How Should I Care for a Stunned Bird After It Flies Into a Window?

Stunned bewicks wren sitting on a rail with its mouth open

Larry Miller / Flickr / CC BY-SA 2.0

Q: Last year, I had a lot more bird activity and a couple of avian fatalities when birds careened into my windows. (My cats got to them before I could.) I’d really like to avoid any losses of life when the birds return this spring, but I’m unsure of the protocol when it comes to caring for a stunned bird. What exactly should I do to help them get their bearings and take flight again?

A: You must be putting out some darn tasty birdseed and have some alluring shrubbery and trees out back for the birds to feel so welcome around your home.

The downside, as you point out, to having a bird-attractive backyard is that there’s a greater chance that these winged visitors will fly straight into the windows of your home. According to the Bird Conservation Network, more than 100 million North American birds die each year from window collisions. Even outside of spring mating season when birds are more likely to be confused/distracted, bird collisions are extremely common simply because birds do not recognize glass as a barrier. Ornithologist Daniel Klem of Muhlenberg College tells National Public Radio: "It's a very common phenomenon. Birds are deceived. They just don't see glass as a barrier and this is a problem for them."

So here’s what you should do in the event that you hear that distinctive thump against a window and go outside to find a stunned bird. Observe the bird for a few minutes. Often, stunned birds with no physical injuries like broken wings can recover quickly from a window collision without any human assistance other than a watchful eye to make sure no potential predators (e.g. your cats) swoop in for a quick lunch.

If the bird remains inactive after five minutes or so, pick it up carefully — carefully being the operative word here — keeping it upright so it can breathe and not restraining it. You can don a pair of gloves if you see fit. Place the bird in a box with a lid (shoeboxes work fine) lined with paper towels or a soft cloth. Poke a few holes in the box large enough to allow for some ventilation. I’d keep a couple of dedicated traumatized bird “rehab boxes” at the ready.

Next, place the box in a warm, dark and secure (read: cat-free) area of your home where the bird will be able to “reboot” in peace and quiet. According to Wild Bird Watching, when a stunned bird is removed from all stimuli there’s a greater chance it will heal from a potentially fatal concussion. Do not try to feed the bird, give it water or play the role of doting bird nurse. Just let it be.

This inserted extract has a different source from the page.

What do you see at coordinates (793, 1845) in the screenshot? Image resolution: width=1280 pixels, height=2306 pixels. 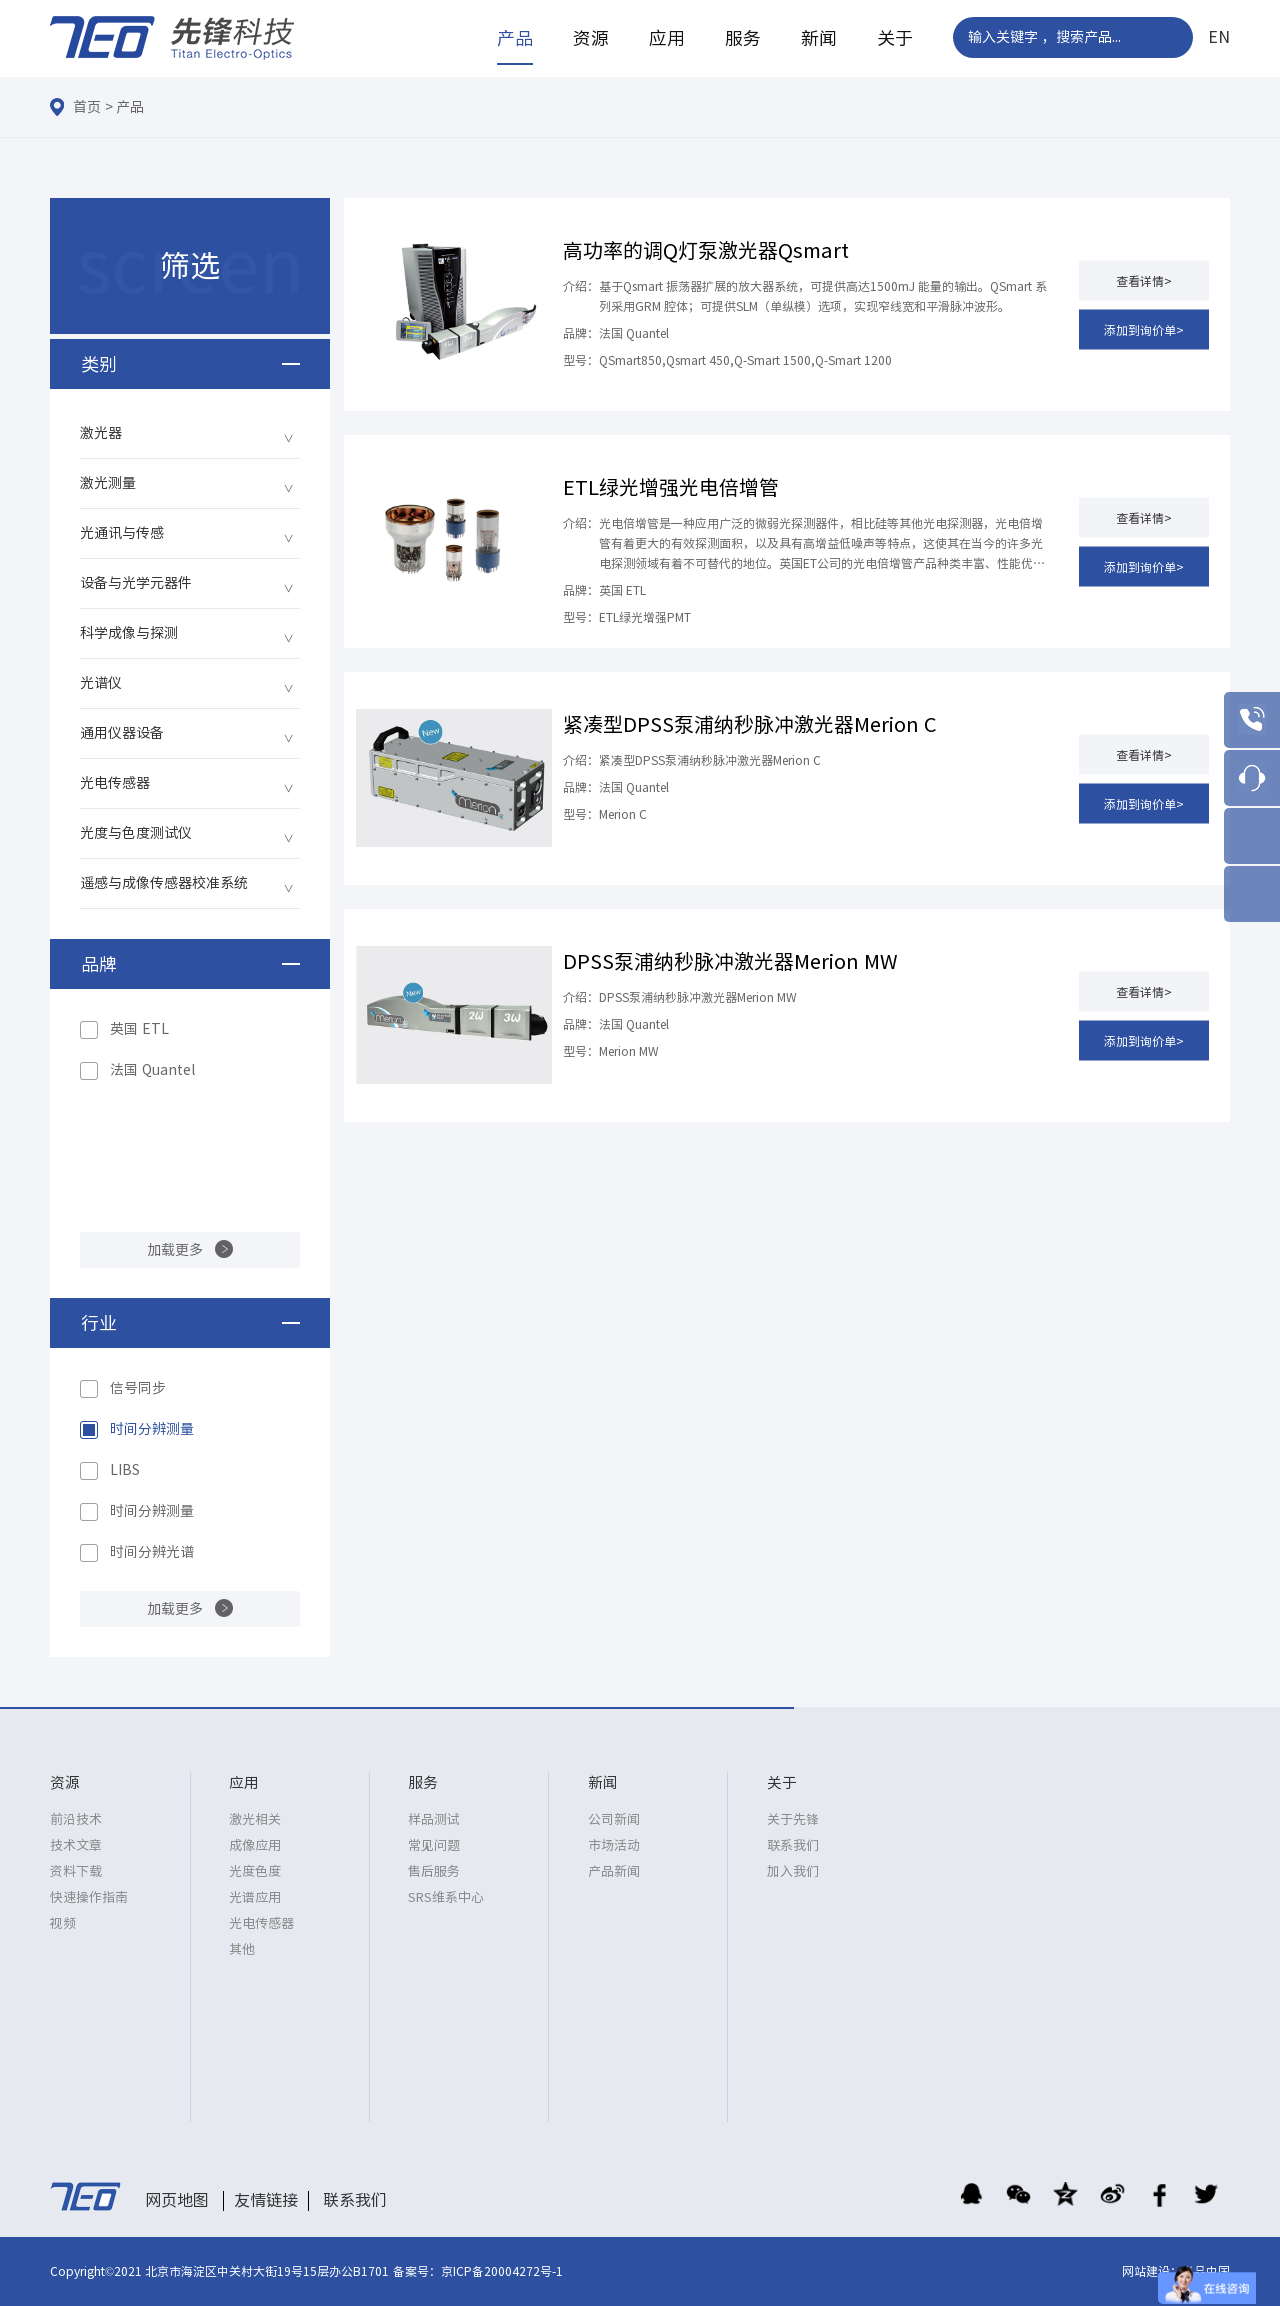 I see `联系我们` at bounding box center [793, 1845].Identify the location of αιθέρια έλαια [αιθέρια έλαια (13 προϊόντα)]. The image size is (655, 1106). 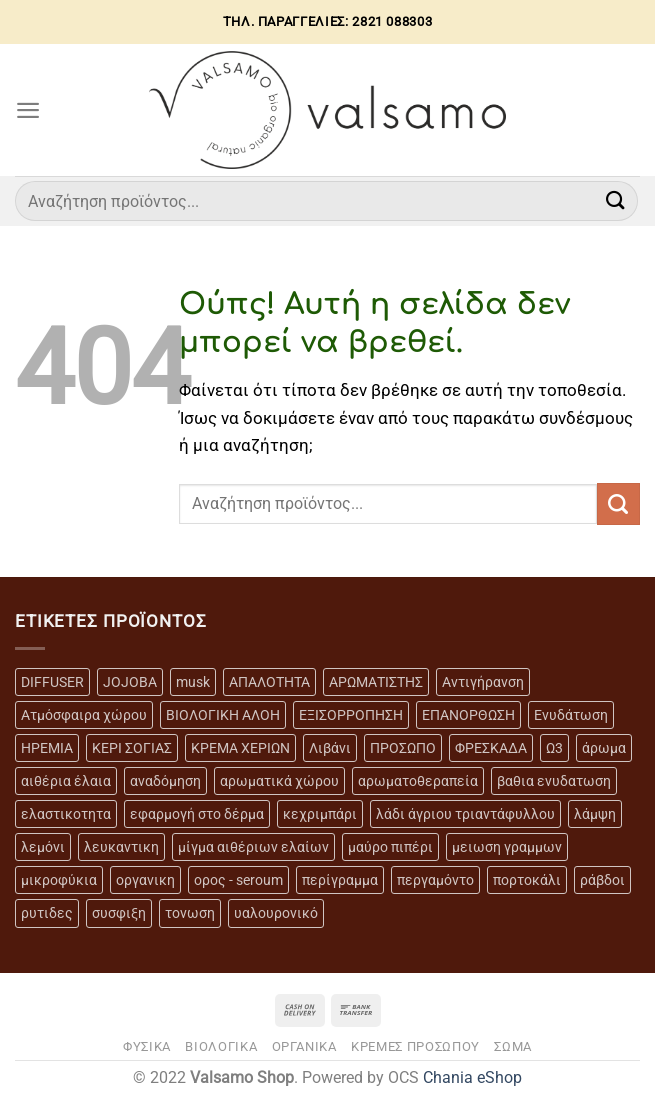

After an hour or two, take the box outside, staying as far away as possible from your home or other structures. Open the box/bag and hopefully the bird will fly off, craning its neck to give you an appreciative, midair wink as it rejoins its buddies. You may need to pick the bird up once again to help it achieve takeoff.

This is the best-case scenario. If the bird is still in a vegetative state or seems worse off than when you first found it, close the box back up, take it back inside to a safe place and contact your local licensed bird or wildlife rehabilitation center for further instruction.

If the area around your home proves to be a bird magnet again this spring, I’d also take some preventive measures. Sure, it’s great to know how to take care of a stunned bird, but you should probably collision-proof your home. The National Audubon Society offers an authoritative list of things you can do including strategic bird feeder placement, installing window decals and drawing your curtains or blinds.

Hope this helps. Happy bird watching this spring!